Für den Streitfall ergibt sich, dass zwar die CSM Arbeitgeber des Klägers war und der Kläger allein von ihr sein Gehalt bezogen hat. Die CSM war jedoch nicht ein Unternehmen, das die Seeschifffahrt mit den Schiffen, die der Kläger befuhr, betrieb. Dies waren vielmehr die jeweiligen Schiffseigner, die auch eigenverantwortlich für die Befrachtung ihrer Schiffe waren. Soweit die CSM aufgrund geschlossener Management Agreements Dienstleistungen zu erbringen hatte, machen diese Dienstleistungen auch in ihrer Summe nicht die CSM selbst zu einem schifffahrtbetreibenden Unternehmen. Denn nicht die CSM, sondern die jeweiligen Schiffseigner bestimmten aufgrund der Befrachtung der Schiffe deren tatsächlichen Einsatz und hatten damit das wirtschaftliche Risiko der tatsächlichen Schiffseinsätze.

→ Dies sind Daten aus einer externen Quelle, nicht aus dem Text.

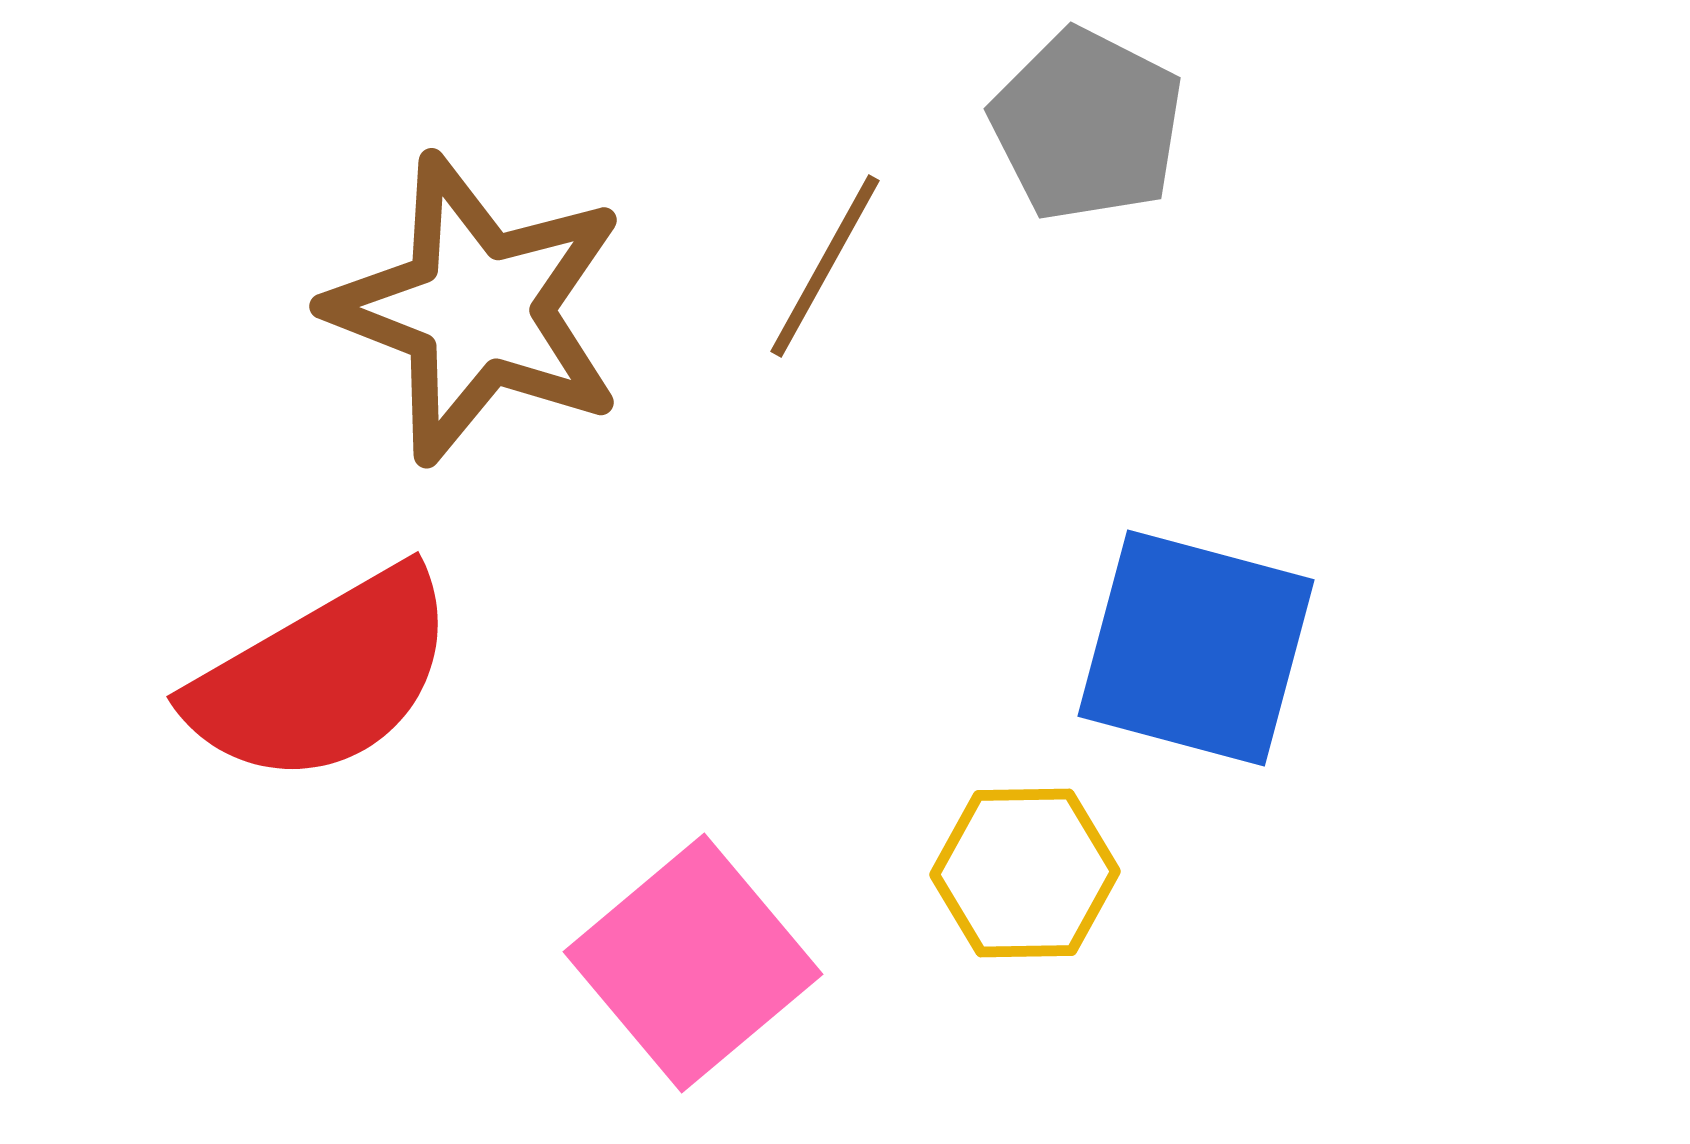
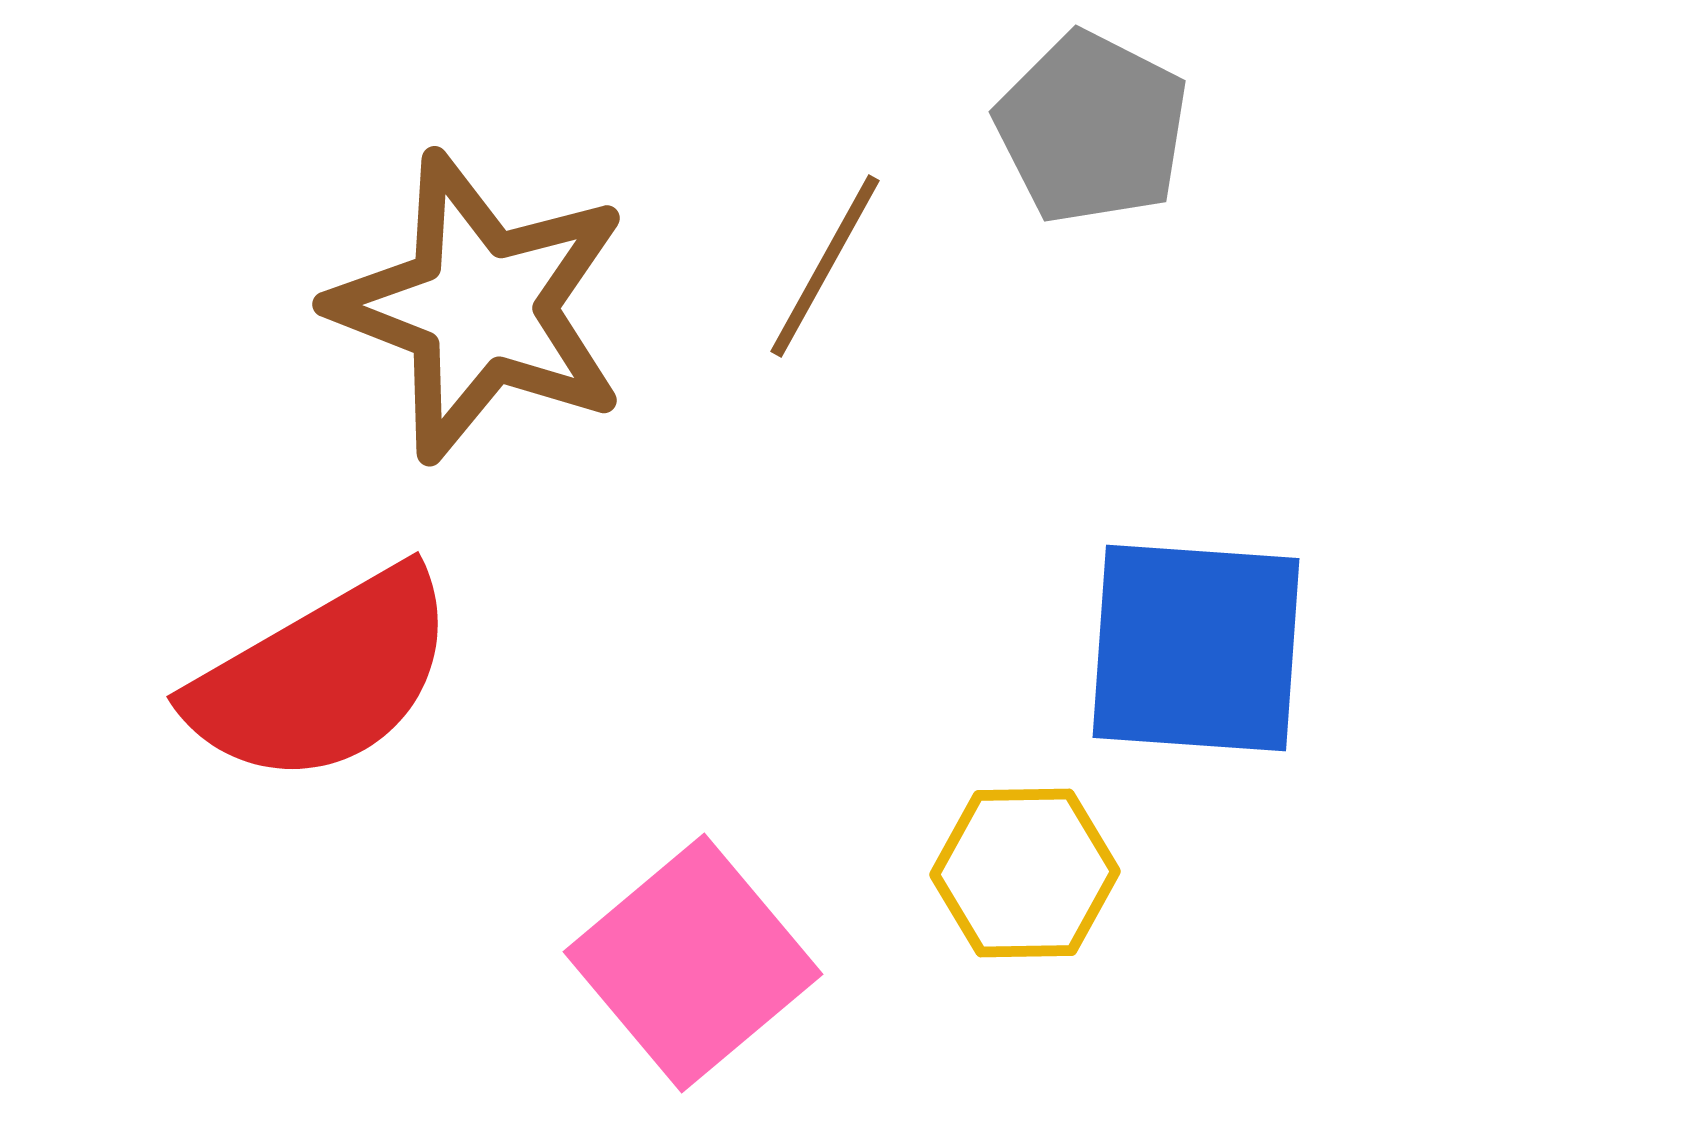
gray pentagon: moved 5 px right, 3 px down
brown star: moved 3 px right, 2 px up
blue square: rotated 11 degrees counterclockwise
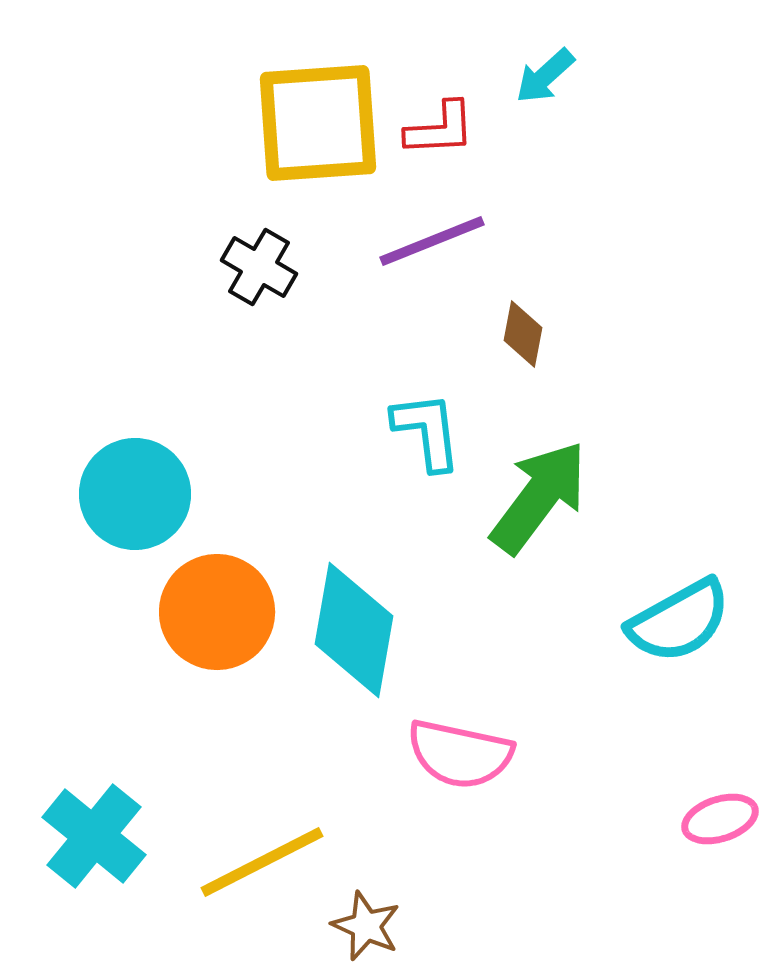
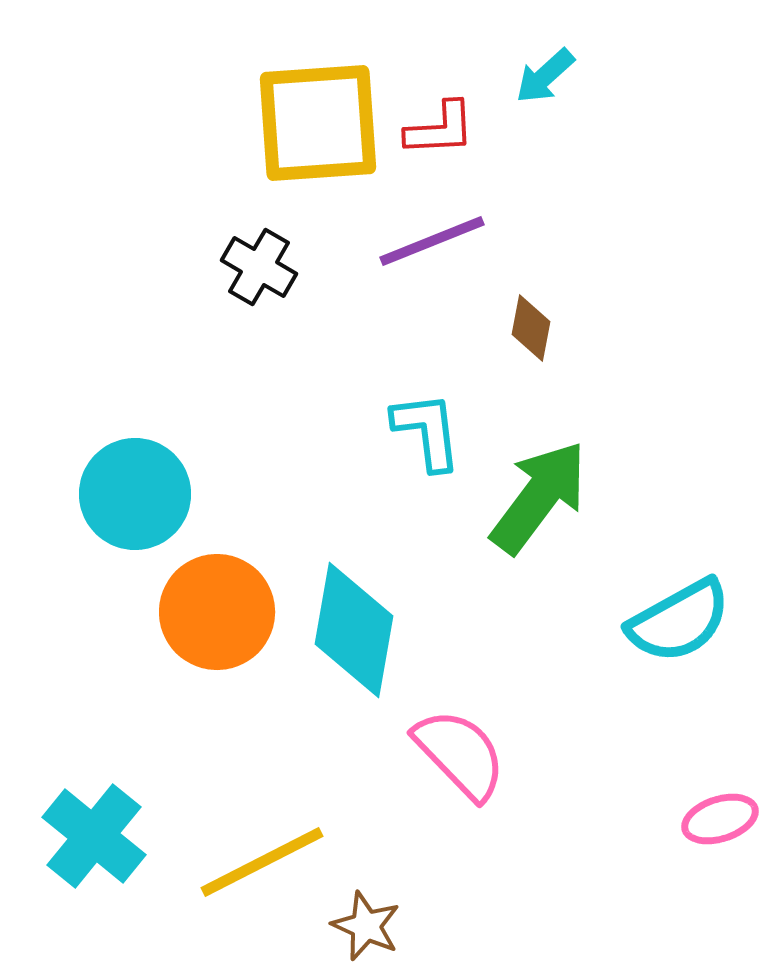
brown diamond: moved 8 px right, 6 px up
pink semicircle: rotated 146 degrees counterclockwise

Fallen danach Schiffsbetreiber und Arbeitgeber auseinander, so ist für die Anwendung des Doppelbesteuerungsabkommens mit der Republik Zypern auch dann kein Raum, wenn beide Unternehmen ihren Sitz auf Zypern haben. Nach allem war die Klage daher abzuweisen.
Die Kostenentscheidung beruht auf § 135 Abs. 1 Finanzgerichtsordnung.
Der Senat sieht keinen Grund für die Zulassung der Revision. Eine grundsätzliche Bedeutung der Rechtsfrage ist aufgrund der vom Senat als zutreffend erachteten ständigen Rechtsprechung des Bundesfinanzhofes und deren Bestätigung durch das BFH-Urteil I R 55/00 vom 5. September 2001 nicht gegeben.